| SUPPLIED MATERIAL |
===
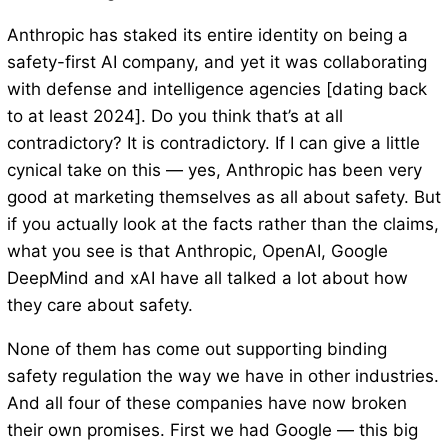
Anthropic has staked its entire identity on being a
safety-first AI company, and yet it was collaborating
with defense and intelligence agencies [dating back
to at least 2024]. Do you think that’s at all
contradictory? It is contradictory. If I can give a little
cynical take on this — yes, Anthropic has been very
good at marketing themselves as all about safety. But
if you actually look at the facts rather than the claims,
what you see is that Anthropic, OpenAI, Google
DeepMind and xAI have all talked a lot about how
they care about safety.
None of them has come out supporting binding
safety regulation the way we have in other industries.
And all four of these companies have now broken
their own promises. First we had Google — this big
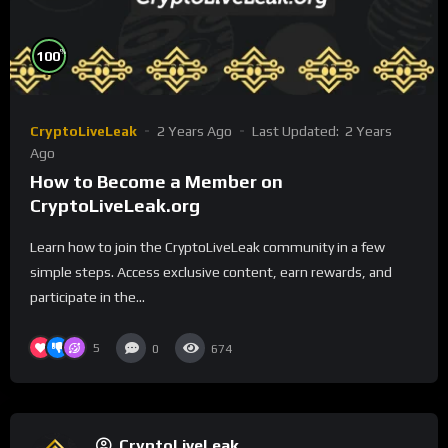
%
100
CryptoLiveLeak
2 Years Ago
Last Updated:
2 Years
Ago
How to Become a Member on
CryptoLiveLeak.org
Learn how to join the CryptoLiveLeak community in a few
simple steps. Access exclusive content, earn rewards, and
participate in the...
5
0
674
CryptoLiveLeak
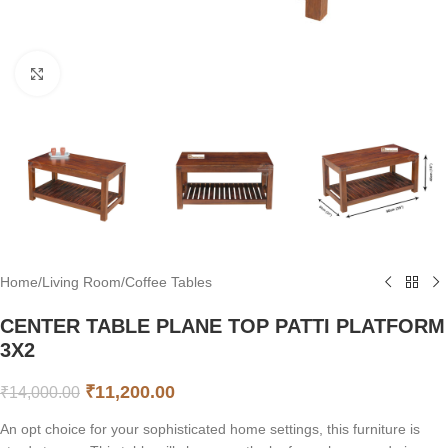
Click to enlarge
Home
/
Living Room
/
Coffee Tables
CENTER TABLE PLANE TOP PATTI PLATFORM
3X2
₹
11,200.00
₹
14,000.00
An opt choice for your sophisticated home settings, this furniture is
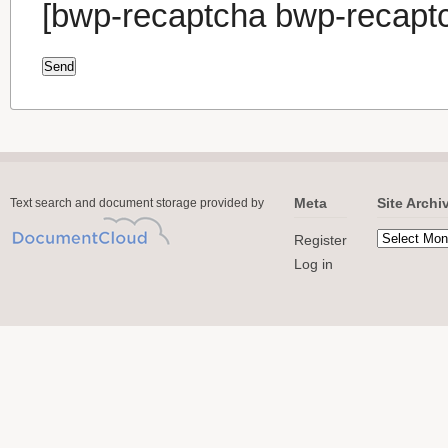
[bwp-recaptcha bwp-recapt
Meta
Site Archi
Text search and document storage provided by
Register
Log in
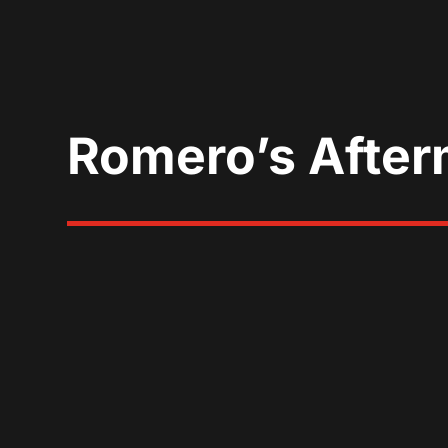
Romero’s After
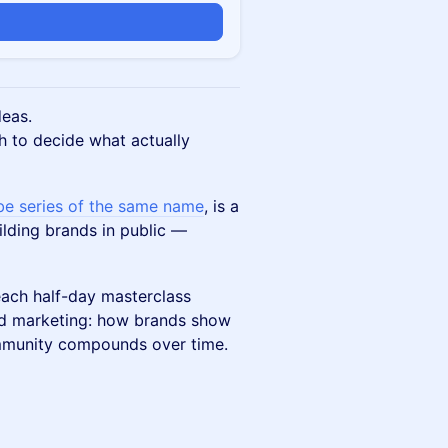
n
deas.
h to decide what actually
be series of the same name
, is a
ilding brands in public —
ach half-day masterclass
d marketing: how brands show
ommunity compounds over time.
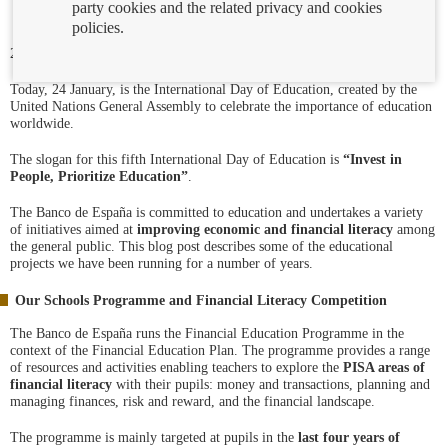
party cookies and the related privacy and cookies
policies.
24/01/2023
Today, 24 January, is the International Day of Education, created by the
United Nations General Assembly to celebrate the importance of education
worldwide.
The slogan for this fifth International Day of Education is
“Invest in
People, Prioritize Education”
.
The Banco de España is committed to education and undertakes a variety
of initiatives aimed at
improving economic and financial literacy
among
the general public. This blog post describes some of the educational
projects we have been running for a number of years.
Our Schools Programme and Financial Literacy Competition
The Banco de España runs the Financial Education Programme in the
context of the Financial Education Plan. The programme provides a range
of resources and activities enabling teachers to explore the
PISA areas of
financial literacy
with their pupils: money and transactions, planning and
managing finances, risk and reward, and the financial landscape.
The programme is mainly targeted at pupils in the
last four years of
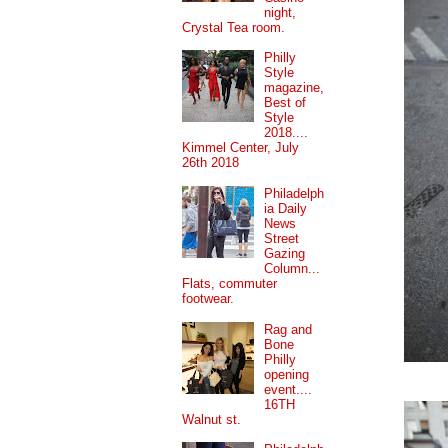
night,
Crystal Tea room.
Philly
Style
magazine,
Best of
Style
2018....
Kimmel Center, July
26th 2018
Philadelph
ia Daily
News
Street
Gazing
Column...
Flats, commuter
footwear.
Rag and
Bone
Philly
opening
event....
16TH
Walnut st.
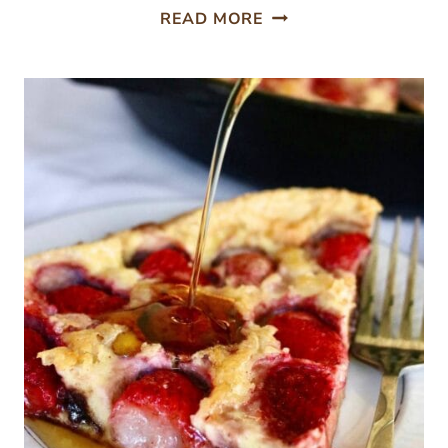
NO-
READ MORE
FAIL
FERMENTED
GARLIC
(WITH
SAUERKRAUT
JUICE)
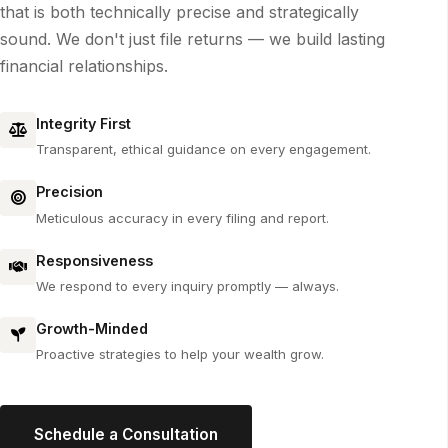
that is both technically precise and strategically
sound. We don't just file returns — we build lasting
financial relationships.
Integrity First
Transparent, ethical guidance on every engagement.
Precision
Meticulous accuracy in every filing and report.
Responsiveness
We respond to every inquiry promptly — always.
Growth-Minded
Proactive strategies to help your wealth grow.
Schedule a Consultation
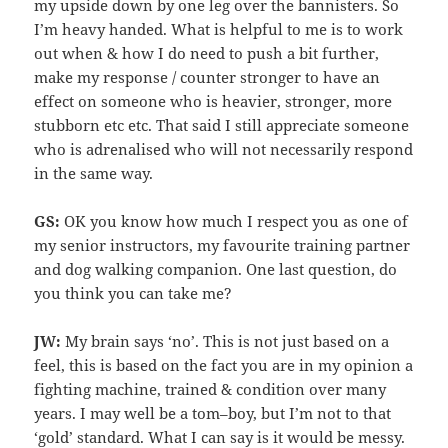
my upside down by one leg over the bannisters. So
I’m heavy handed. What is helpful to me is to work
out when & how I do need to push a bit further,
make my response / counter stronger to have an
effect on someone who is heavier, stronger, more
stubborn etc etc. That said I still appreciate someone
who is adrenalised who will not necessarily respond
in the same way.
GS:
OK you know how much I respect you as one of
my senior instructors, my favourite training partner
and dog walking companion. One last question, do
you think you can take me?
JW:
My brain says ‘no’. This is not just based on a
feel, this is based on the fact you are in my opinion a
fighting machine, trained & condition over many
years. I may well be a tom–boy, but I’m not to that
‘gold’ standard. What I can say is it would be messy.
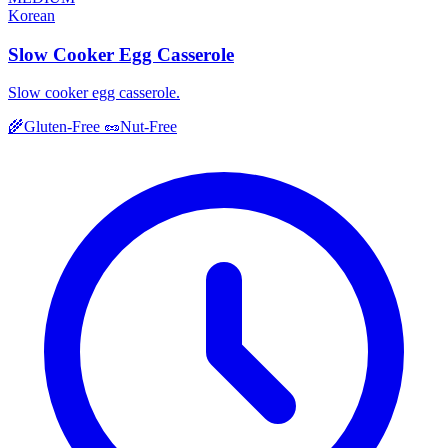
Korean
Slow Cooker Egg Casserole
Slow cooker egg casserole.
🌾
Gluten-Free
🥜
Nut-Free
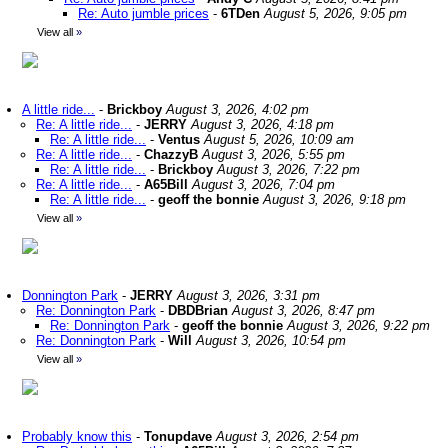
Re: Auto jumble prices
-
6TDen
August 5, 2026, 9:05 pm
View all
»
A little ride...
-
Brickboy
August 3, 2026, 4:02 pm
Re: A little ride...
-
JERRY
August 3, 2026, 4:18 pm
Re: A little ride...
-
Ventus
August 5, 2026, 10:09 am
Re: A little ride...
-
ChazzyB
August 3, 2026, 5:55 pm
Re: A little ride...
-
Brickboy
August 3, 2026, 7:22 pm
Re: A little ride...
-
A65Bill
August 3, 2026, 7:04 pm
Re: A little ride...
-
geoff the bonnie
August 3, 2026, 9:18 pm
View all
»
Donnington Park
-
JERRY
August 3, 2026, 3:31 pm
Re: Donnington Park
-
DBDBrian
August 3, 2026, 8:47 pm
Re: Donnington Park
-
geoff the bonnie
August 3, 2026, 9:22 pm
Re: Donnington Park
-
Will
August 3, 2026, 10:54 pm
View all
»
Probably know this
-
Tonupdave
August 3, 2026, 2:54 pm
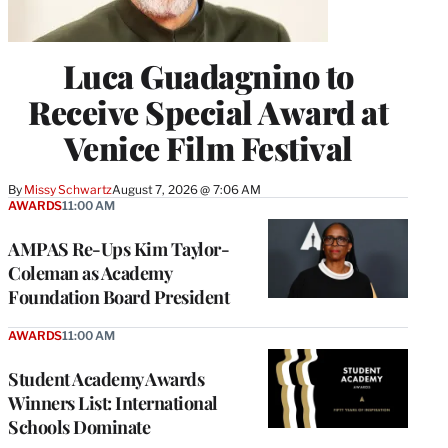
Luca Guadagnino to
Receive Special Award at
Venice Film Festival
By
Missy Schwartz
August 7, 2026 @ 7:06 AM
AWARDS
11:00 AM
AMPAS Re-Ups Kim Taylor-
Coleman as Academy
Foundation Board President
AWARDS
11:00 AM
Student Academy Awards
Winners List: International
Schools Dominate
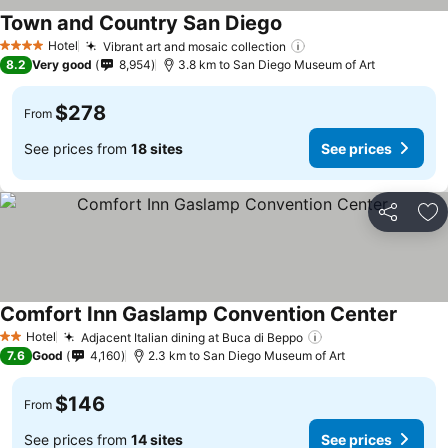
Town and Country San Diego
Hotel
Vibrant art and mosaic collection
4 Stars
8.2
Very good
8,954
3.8 km to San Diego Museum of Art
$278
From
See prices from
18 sites
See prices
Share
Ad
Comfort Inn Gaslamp Convention Center
Hotel
Adjacent Italian dining at Buca di Beppo
2 Stars
7.6
Good
4,160
2.3 km to San Diego Museum of Art
$146
From
See prices from
14 sites
See prices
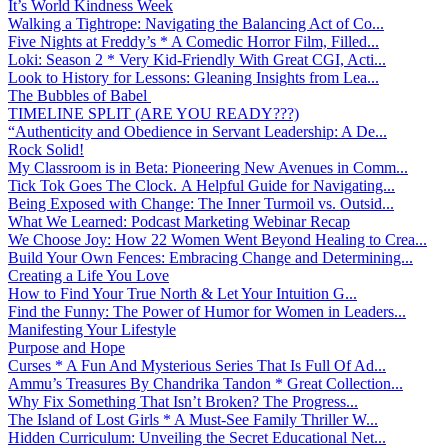
It’s World Kindness Week
Walking a Tightrope: Navigating the Balancing Act of Co...
Five Nights at Freddy’s * A Comedic Horror Film, Filled...
Loki: Season 2 * Very Kid-Friendly With Great CGI, Acti...
Look to History for Lessons: Gleaning Insights from Lea...
The Bubbles of Babel
TIMELINE SPLIT (ARE YOU READY???)
“Authenticity and Obedience in Servant Leadership: A De...
Rock Solid!
My Classroom is in Beta: Pioneering New Avenues in Comm...
Tick Tok Goes The Clock. A Helpful Guide for Navigating...
Being Exposed with Change: The Inner Turmoil vs. Outsid...
What We Learned: Podcast Marketing Webinar Recap
We Choose Joy: How 22 Women Went Beyond Healing to Crea...
Build Your Own Fences: Embracing Change and Determining...
Creating a Life You Love
How to Find Your True North & Let Your Intuition G...
Find the Funny: The Power of Humor for Women in Leaders...
Manifesting Your Lifestyle
Purpose and Hope
Curses * A Fun And Mysterious Series That Is Full Of Ad...
Ammu’s Treasures By Chandrika Tandon * Great Collection...
Why Fix Something That Isn’t Broken? The Progress...
The Island of Lost Girls * A Must-See Family Thriller W...
Hidden Curriculum: Unveiling the Secret Educational Net...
===
| WORK INSTRUCTION |
Which lines in the records above hold the string "four"? Copy each of them.

| TASK RESULT |
And all four of these companies have now broken
last four years of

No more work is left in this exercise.